Dagger flies Mating. Filmed in Sami Dino Parkı, Ferahevler, İstanbul on May 12th 2015.

Male hilarine flies (Diptera: Empididae: Empidinae) present their mates with silk-wrapped gifts. The nuptial gift keeps the female busy during copulation. The silk around the gift is produced by specialized cells located in the foreleg basitarsus of the male fly. Here in this observation the hind legs of the male appear to have multiple functions: They form a resting platform for the female and at the same time also interfere with how the female interacts with the nuptial gift by contributing to the rotational movement of the gift ball. Some dagger fly males “re-use” their nuptial gifts for another female. Therefore the male probably doesn’t want to let his gift go. While the forelegs of the male hold onto the leaf edge the middle pair continuously move in an interactive fashion stroking the bristles of the female thorax. The following TED Talk by Marlene Zuk describes the evolutionary significance of nuptial gift in insects with a specific example from crickets:

In the insect family of Diptera nuptial gift may have a complex chemistry. In malaria transmitting mosquitoes (Anopheles gambiae) a steroid hormone is packaged inside a “mating plug” similar to nuptial gift. There’s one difference however. Nuptial gift is presented before mating. A mating plug on the other hand is a gelatinous substance presented to the female after mating. The hormone 20E triggers female mosquitoes to lay eggs. This has a rather cool sounding technical name Mating-Induced Stimulator of Oogenesis (MISO).

In order for a female mosquito to become reproductively active and lay eggs, she must first eat a blood meal. Once she fills her appetite with protein rich blood she will be ready for a mate. During mating in order to trigger egg development male must pass the female a mating plug containing the steroid hormone 20E at the end of copulation. Understanding the mating system of mosquitoes can help prevent malaria which kills 600 thousand people every year.

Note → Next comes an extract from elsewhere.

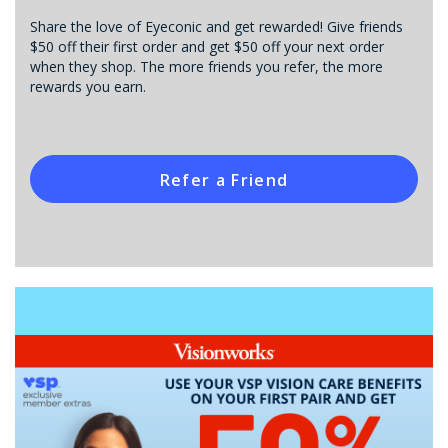
Share the love of Eyeconic and get rewarded! Give friends
$50 off their first order and get $50 off your next order
when they shop. The more friends you refer, the more
rewards you earn.
Refer a Friend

Another mating event of dagger flies was also recorded in almost half a world away from Turkey: in Japan. In late May of 2012 a pair of empidid dance flies (a.k.a. balloon flies or dagger flies; Empis (Polyblepharis) sp., family Empididae) were filmed while mating on a twig beside a mountain stream. The copulation took place in a typical “courtship feeding” fashion while the female consumed the nuptial gift. According to my fellow Japanese observer friend the prey item appeared to be a mayfly (unidentified, order Ephemeroptera). My friend also reported that as soon as the female finished feeding on the prey, she dropped the leftover to separate from the male. Note that only the female has black hairs on the legs which is something observed in sexually dimorphic species.

Additionally, these predatory flies can also serve as pollinators. Their long proboscis adapted to pierce prey can also reach into deep flowers enabling them to feed on floral nectar. This behavior was documented at a park in Istanbul where a dagger fly was recorded pollinating a common mallow (Malva neglecta).